"The human eyes seek to understand shapes and feel comfort when it does. " Frida Svensen, A new way to look at architecture
I used to relate my work with the idea that the old architecture doesn't have to match with the new architecture but it's the new architecture that has to match with the old one.
I might have forgot some important aspect about adaptation in the contemporary architecture that I will highlight in this article.
Because adaption is not only about adapting the architectural work into a certain era, it's also about matching it with its surrounding, and its context.
The quotation I took from Frida Svensen's work at the beginning of the article explained in all the way what I want to express in this article. The human eyes refer to us, as people living inside a space where it's easy to project.
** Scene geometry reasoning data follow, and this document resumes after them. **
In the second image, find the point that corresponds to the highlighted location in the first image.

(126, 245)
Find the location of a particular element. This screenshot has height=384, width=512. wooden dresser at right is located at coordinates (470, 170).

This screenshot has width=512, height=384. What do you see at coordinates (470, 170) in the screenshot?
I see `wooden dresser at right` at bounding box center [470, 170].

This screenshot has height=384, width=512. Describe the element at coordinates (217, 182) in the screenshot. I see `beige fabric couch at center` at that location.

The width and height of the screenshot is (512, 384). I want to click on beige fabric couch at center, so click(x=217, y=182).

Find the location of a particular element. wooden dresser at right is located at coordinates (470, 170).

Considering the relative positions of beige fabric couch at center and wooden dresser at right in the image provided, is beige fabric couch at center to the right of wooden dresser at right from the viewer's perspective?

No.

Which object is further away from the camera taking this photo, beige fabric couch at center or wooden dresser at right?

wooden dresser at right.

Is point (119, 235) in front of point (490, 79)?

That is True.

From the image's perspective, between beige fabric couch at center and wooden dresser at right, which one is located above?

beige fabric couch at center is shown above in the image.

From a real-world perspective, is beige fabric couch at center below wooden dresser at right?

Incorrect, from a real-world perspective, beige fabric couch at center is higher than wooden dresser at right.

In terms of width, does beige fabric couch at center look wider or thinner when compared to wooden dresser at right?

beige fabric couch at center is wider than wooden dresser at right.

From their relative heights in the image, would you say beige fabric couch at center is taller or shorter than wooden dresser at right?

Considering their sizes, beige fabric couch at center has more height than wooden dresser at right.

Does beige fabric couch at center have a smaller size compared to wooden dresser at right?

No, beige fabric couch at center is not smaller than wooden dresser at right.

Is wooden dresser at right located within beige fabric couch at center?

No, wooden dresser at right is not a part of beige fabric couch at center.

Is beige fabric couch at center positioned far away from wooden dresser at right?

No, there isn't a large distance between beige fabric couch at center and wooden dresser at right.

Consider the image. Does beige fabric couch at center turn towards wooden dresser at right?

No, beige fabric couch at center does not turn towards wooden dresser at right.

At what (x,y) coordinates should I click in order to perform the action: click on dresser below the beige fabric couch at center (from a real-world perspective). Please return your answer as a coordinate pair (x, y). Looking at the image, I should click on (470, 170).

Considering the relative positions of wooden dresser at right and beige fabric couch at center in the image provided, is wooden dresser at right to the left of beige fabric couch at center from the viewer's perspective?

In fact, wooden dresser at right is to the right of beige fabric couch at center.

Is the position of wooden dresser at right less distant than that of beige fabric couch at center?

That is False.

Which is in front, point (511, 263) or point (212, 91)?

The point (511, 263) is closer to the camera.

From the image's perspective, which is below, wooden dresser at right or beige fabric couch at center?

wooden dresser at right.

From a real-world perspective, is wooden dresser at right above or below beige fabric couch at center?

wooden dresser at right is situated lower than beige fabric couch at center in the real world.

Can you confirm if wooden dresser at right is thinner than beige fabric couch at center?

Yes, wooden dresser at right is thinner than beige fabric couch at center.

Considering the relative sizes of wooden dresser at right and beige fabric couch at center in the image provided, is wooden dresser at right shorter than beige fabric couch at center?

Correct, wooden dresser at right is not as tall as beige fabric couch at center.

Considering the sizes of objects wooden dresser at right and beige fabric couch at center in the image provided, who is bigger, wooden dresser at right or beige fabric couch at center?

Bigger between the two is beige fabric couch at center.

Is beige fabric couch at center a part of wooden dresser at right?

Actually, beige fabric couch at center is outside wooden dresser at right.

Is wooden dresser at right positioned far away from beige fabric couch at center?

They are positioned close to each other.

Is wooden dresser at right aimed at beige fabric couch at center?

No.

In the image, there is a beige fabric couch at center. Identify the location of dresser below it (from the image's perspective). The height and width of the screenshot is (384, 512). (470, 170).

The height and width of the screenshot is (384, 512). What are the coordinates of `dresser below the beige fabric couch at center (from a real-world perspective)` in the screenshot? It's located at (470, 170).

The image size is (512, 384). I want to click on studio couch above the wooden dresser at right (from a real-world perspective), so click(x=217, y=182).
The shapes refers not only to the form of the building but also to what is understandable. Shapes are what make the difference between an aesthetic/practical design and a mind blowing/surprising building. Therefore the perfect mix leads to what we want to achieve as architect: a place as comfortable as possible. It is also important to mention that feelings are involve in the process of designing nowadays in a context of adaptation.
As I said in my essaie "When evolution rimes with adaptation": "we don't have evolution without adaptation". Evolution is linked with the idea of time, and progress. I would say in a simple way that it's the technical progresses we have achieve so far. It involves that us, as architect, we have to put borders to those progresses in order to adapt as well as possible our design in an already existing area.
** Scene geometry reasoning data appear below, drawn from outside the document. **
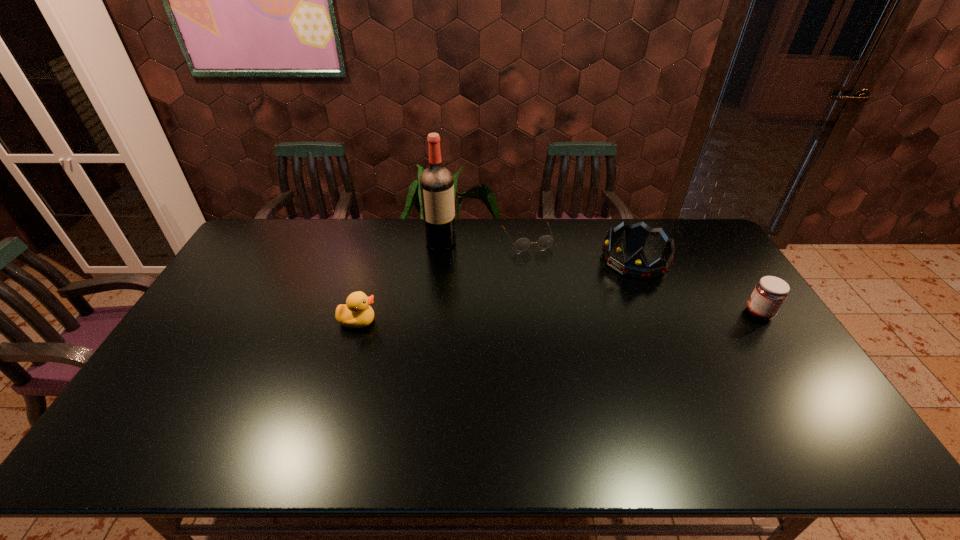 Find the location of a particular element. The width and height of the screenshot is (960, 540). the leftmost object is located at coordinates (357, 313).

Find the location of `the rightmost object`. the rightmost object is located at coordinates (770, 292).

You are a GUI agent. You are given a task and a screenshot of the screen. Output one action in this format:
    pyautogui.click(x=<x>, y=<y>)
    Task: Click on the fourth shortest object
    
    Given the screenshot: What is the action you would take?
    pyautogui.click(x=637, y=266)

The width and height of the screenshot is (960, 540). In order to click on tiara in this screenshot , I will do `click(637, 266)`.

Find the location of a particular element. The width and height of the screenshot is (960, 540). the shortest object is located at coordinates pyautogui.click(x=522, y=244).

Find the location of a particular element. The image size is (960, 540). the third object from left to right is located at coordinates (522, 244).

The height and width of the screenshot is (540, 960). I want to click on the second object from left to right, so click(x=436, y=182).

Locate an element on the screen. liquor is located at coordinates (436, 182).

Locate an element on the screen. The width and height of the screenshot is (960, 540). vacant space located on the face of the leftmost object is located at coordinates (424, 321).

At what (x,y) coordinates should I click in order to perform the action: click on free region located on the front of the jam. Please return your answer as a coordinate pair (x, y). The width and height of the screenshot is (960, 540). Looking at the image, I should click on (787, 355). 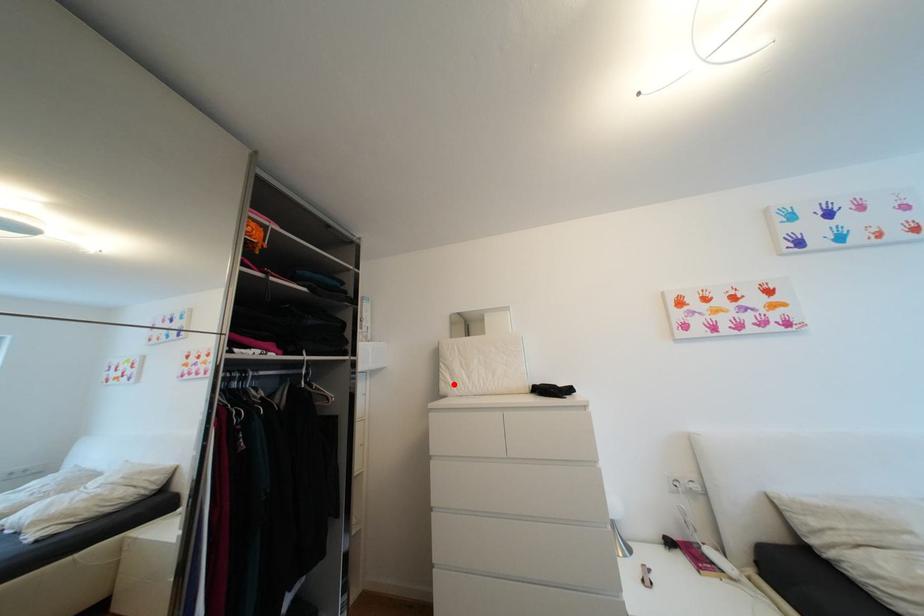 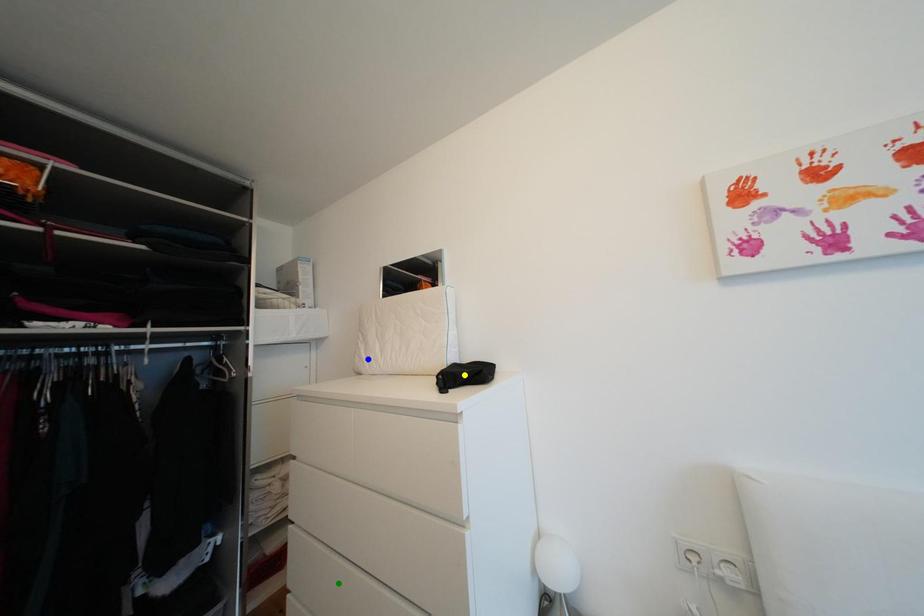 Question: I am providing you with two images of the same scene from different viewpoints. A red point is marked on the first image. You are given multiple points on the second image. Which spot in image 2 lines up with the point in image 1?

Choices:
 (A) yellow point
 (B) blue point
 (C) green point

Answer: (B)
At the beginning of the twentieth century, the technical advances gave the architecture the issue of adaptation. Therefore as Le Corbusier denounced in his manifesto "Vers une architecture" 1923, we should think as engineers think when they design. In a more efficient and simple way, because architecture is not about letting your mind fly away. We should always focus on our main purposes.
As Ina Kristin Ullenes explained in her third work, it is possible to build on the built thanks to intertextuality. It's the idea that a building can have two distincts architecture, separated by diferents textures (materials). But to my mind, in order to make it possible, we still have to follow some rules to join the idea of "understandable shapes for human eyes."